Culmination Course (3 units): To complete the Masters degree, each student submits an original, graduate-level project or thesis. This work is done under the supervision of a faculty advisor. If a student chooses to do a project in place of a traditional thesis, a written component is required that places the project in a context that reflects the student's cumulative experience in the program. Application forms and guidelines are available from the Program Director.
Students are encouraged (but not required) to consider a project or thesis that draws upon the resources of the community surrounding the Doheny campus. Faculty as well are encouraged to draw upon this racially and culturally diverse neighborhood in designing the content and methodology of their courses.

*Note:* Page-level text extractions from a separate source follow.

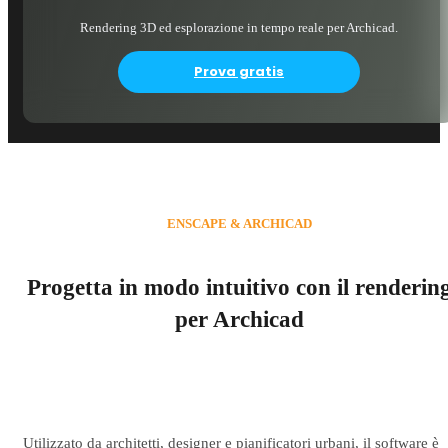
Rendering 3D ed esplorazione in tempo reale per Archicad.
Prova gratis
ENSCAPE & ARCHICAD
Progetta in modo intuitivo con il renderin
per Archicad
Utilizzato da architetti, designer e pianificatori urbani, il software è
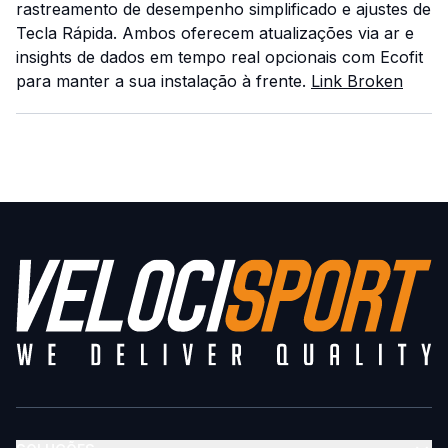
rastreamento de desempenho simplificado e ajustes de
Tecla Rápida. Ambos oferecem atualizações via ar e
insights de dados em tempo real opcionais com Ecofit
para manter a sua instalação à frente.
Link Broken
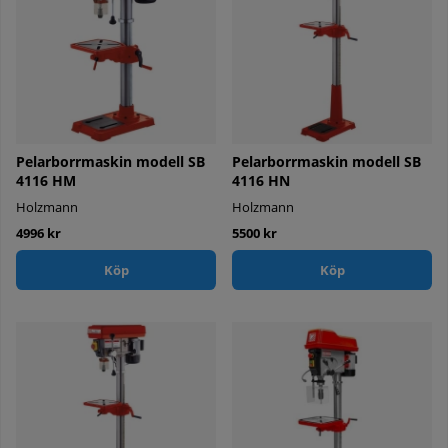
Pelarborrmaskin modell SB
Pelarborrmaskin modell SB
4116 HM
4116 HN
Holzmann
Holzmann
4996 kr
5500 kr
Köp
Köp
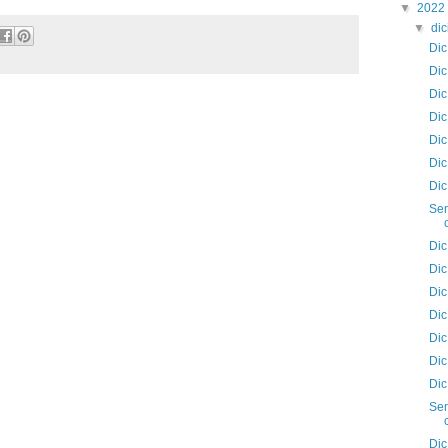
▼
2022
▼
di
Dic
Dic
Dic
Dic
Dic
Dic
Dic
Sem
Dic
Dic
Dic
Dic
Dic
Dic
Dic
Sem
Dic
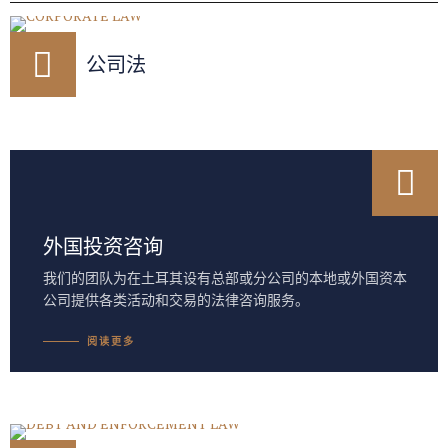
公司法
外国投资咨询
我们的团队为在土耳其设有总部或分公司的本地或外国资本
公司提供各类活动和交易的法律咨询服务。
阅读更多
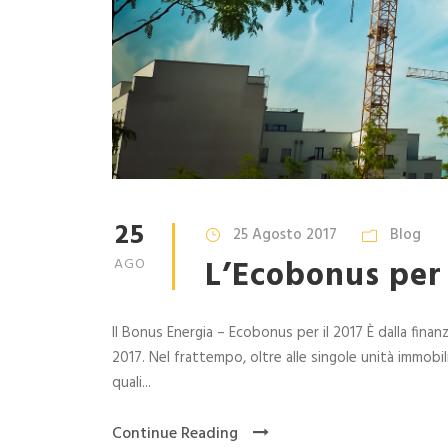
25
25 Agosto 2017
Blog
L’Ecobonus per 
AGO
Il Bonus Energia – Ecobonus per il 2017 È dalla finan
2017. Nel frattempo, oltre alle singole unità immobil
quali...
Continue Reading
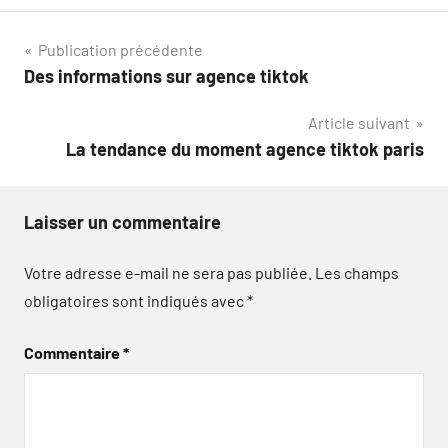
Navigation
Publication précédente
Des informations sur agence tiktok
de
Article suivant
l’article
La tendance du moment agence tiktok paris
Laisser un commentaire
Votre adresse e-mail ne sera pas publiée.
Les champs
obligatoires sont indiqués avec
*
Commentaire
*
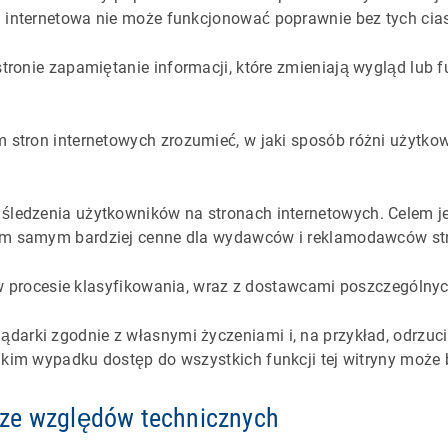
a internetowa nie może funkcjonować poprawnie bez tych cia
tronie zapamiętanie informacji, które zmieniają wygląd lub f
stron internetowych zrozumieć, w jaki sposób różni użytkow
ledzenia użytkowników na stronach internetowych. Celem jest
ym samym bardziej cenne dla wydawców i reklamodawców stro
są w procesie klasyfikowania, wraz z dostawcami poszczególnyc
arki zgodnie z własnymi życzeniami i, na przykład, odrzucić
akim wypadku dostęp do wszystkich funkcji tej witryny może 
e ze względów technicznych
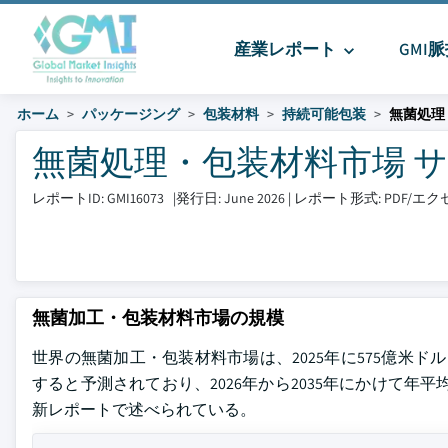
産業レポート
GMI
ホーム
パッケージング
包装材料
持続可能包装
無菌処理
無菌処理・包装材料市場 サイズ
レポートID: GMI16073
|
発行日: June 2026
|
レポート形式: PDF/
無菌加工・包装材料市場の規模
世界の無菌加工・包装材料市場は、2025年に575億米ドルと
すると予測されており、2026年から2035年にかけて年平均成長率（CA
新レポートで述べられている。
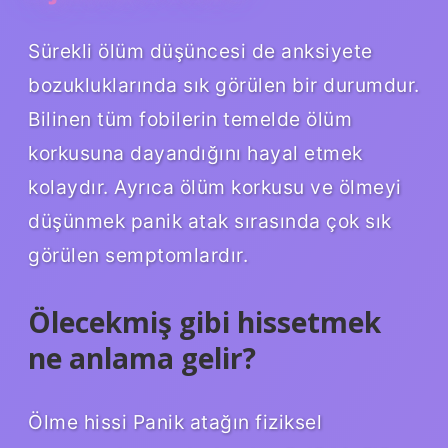
Sürekli ölüm düşüncesi de anksiyete
bozukluklarında sık görülen bir durumdur.
Bilinen tüm fobilerin temelde ölüm
korkusuna dayandığını hayal etmek
kolaydır. Ayrıca ölüm korkusu ve ölmeyi
düşünmek panik atak sırasında çok sık
görülen semptomlardır.
Ölecekmiş gibi hissetmek
ne anlama gelir?
Ölme hissi Panik atağın fiziksel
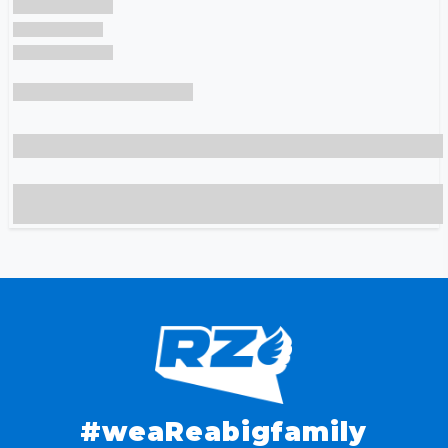
#weaReabigfamily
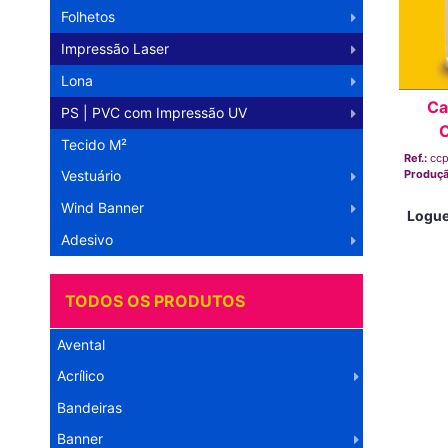
Folhetos
Impressão Laser
Lona
Ca
PS | PVC com Impressão UV
C
Tecido M²
Ref.:
cc
Vestuário
Produç
Wind Banner
Logue
Adesivo
TODOS OS PRODUTOS
Avental
Acrílico
Bandeiras
Banner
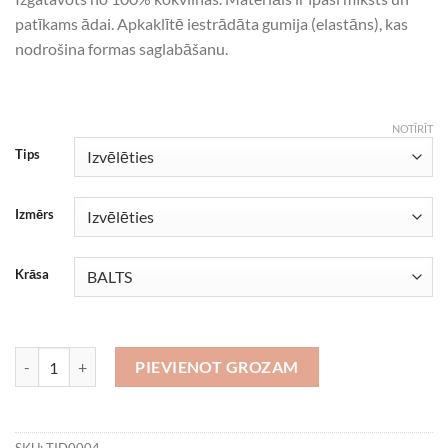
patīkams ādai. Apkaklītē iestrādāta gumija (elastāns), kas
nodrošina formas saglabāšanu.
NOTĪRĪT
Tips
Izmērs
Krāsa
Izglāb dzīvību! 4 daudzums
PIEVIENOT GROZAM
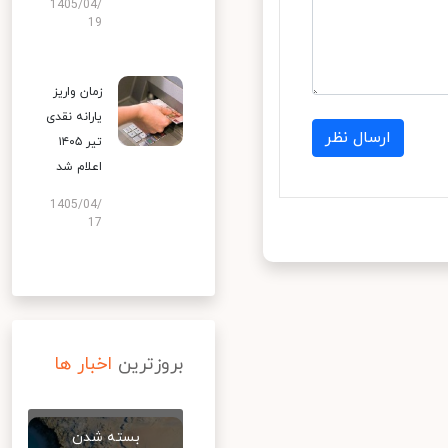
1405/04/
19
زمان واریز
یارانه نقدی
ارسال نظر
تیر ۱۴۰۵
اعلام شد
1405/04/
17
بروزترین
اخبار ها
بسته شدن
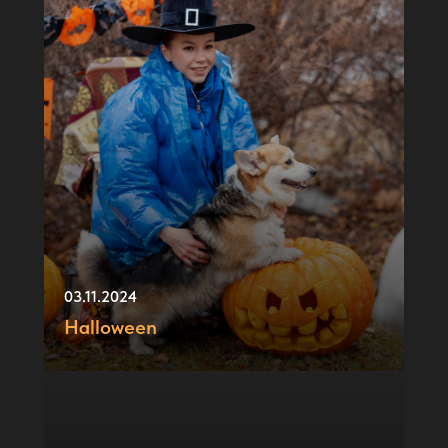
03.11.2024
Halloween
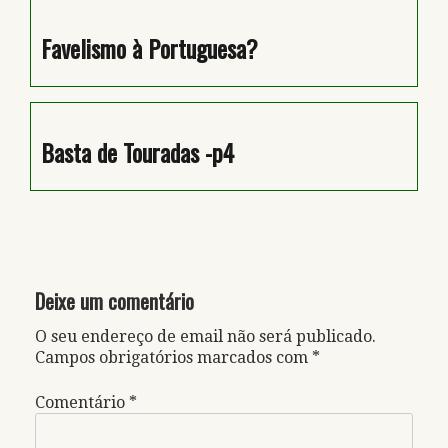
Favelismo à Portuguesa?
Basta de Touradas -p4
Deixe um comentário
O seu endereço de email não será publicado.
Campos obrigatórios marcados com
*
Comentário
*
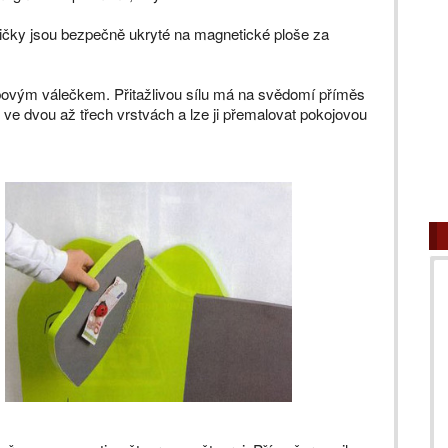
ičky jsou bezpečně ukryté na magnetické ploše za
bovým válečkem. Přitažlivou sílu má na svědomí příměs
ve dvou až třech vrstvách a lze ji přemalovat pokojovou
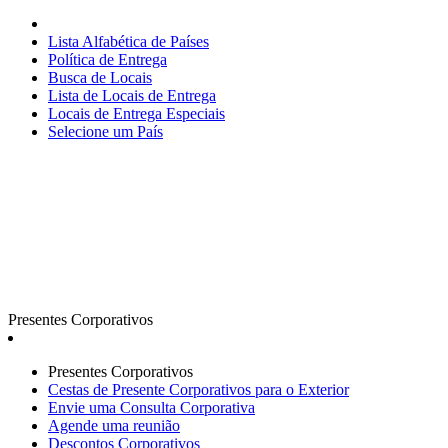
Lista Alfabética de Países
Política de Entrega
Busca de Locais
Lista de Locais de Entrega
Locais de Entrega Especiais
Selecione um País
Presentes Corporativos
Presentes Corporativos
Cestas de Presente Corporativos para o Exterior
Envie uma Consulta Corporativa
Agende uma reunião
Descontos Corporativos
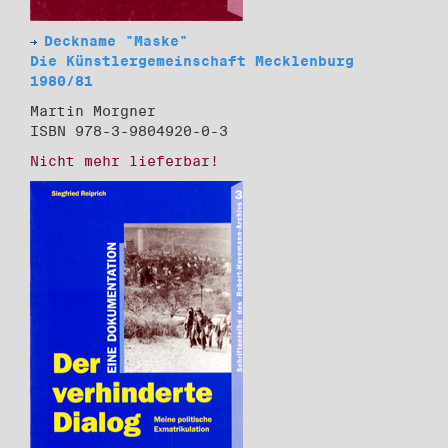
Deckname "Maske"
Die Künstlergemeinschaft Mecklenburg
1980/81
Martin Morgner
ISBN 978-3-9804920-0-3
Nicht mehr lieferbar!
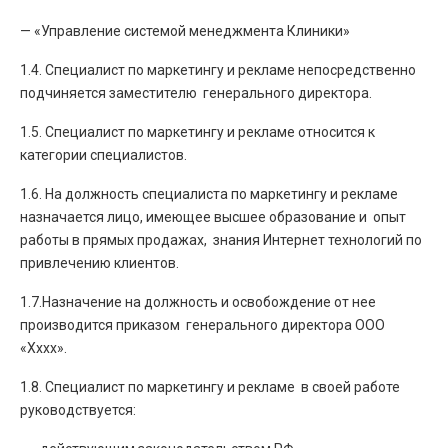
— «Управление системой менеджмента Клиники»
1.4. Специалист по маркетингу и рекламе непосредственно
подчиняется заместителю генерального директора.
1.5. Специалист по маркетингу и рекламе относится к
категории специалистов.
1.6. На должность специалиста по маркетингу и рекламе
назначается лицо, имеющее высшее образование и опыт
работы в прямых продажах, знания Интернет технологий по
привлечению клиентов.
1.7.Назначение на должность и освобождение от нее
производится приказом генерального директора ООО
«Хххх».
1.8. Специалист по маркетингу и рекламе в своей работе
руководствуется:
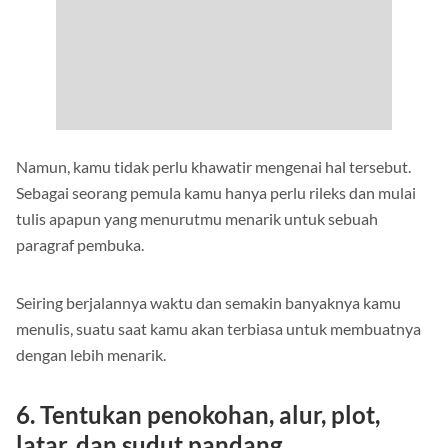
Namun, kamu tidak perlu khawatir mengenai hal tersebut.
Sebagai seorang pemula kamu hanya perlu rileks dan mulai
tulis apapun yang menurutmu menarik untuk sebuah
paragraf pembuka.
Seiring berjalannya waktu dan semakin banyaknya kamu
menulis, suatu saat kamu akan terbiasa untuk membuatnya
dengan lebih menarik.
6.
Tentukan penokohan, alur, plot,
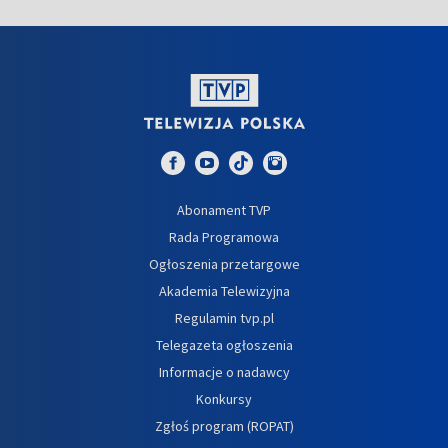
Abonament TVP
Rada Programowa
Ogłoszenia przetargowe
Akademia Telewizyjna
Regulamin tvp.pl
Telegazeta ogłoszenia
Informacje o nadawcy
Konkursy
Zgłoś program (ROPAT)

Humanities Core Courses: Cultural Studies
HUM 270CS People of Two Worlds (3)
Explores various perspectives on men and women who have left their homelands to live temporarily or permanently in new cultures.
HUM 271CS Landscapes and Timelines: The Development of Social Units Around the Globe (3)
Studies the chronological development of social units around the world from the beginning of time to the present with emphasis on the community and the individual.
HUM 272CS Sex and Gender (3)
Using the perspective of gender as a social construct, these courses explore how the roles of men and women differ with different societies, looking at rites of passage, attitudes and values around marriage, age-based and socio-economic perceptions of "other," as well as variance in attitudes toward sexual behavior.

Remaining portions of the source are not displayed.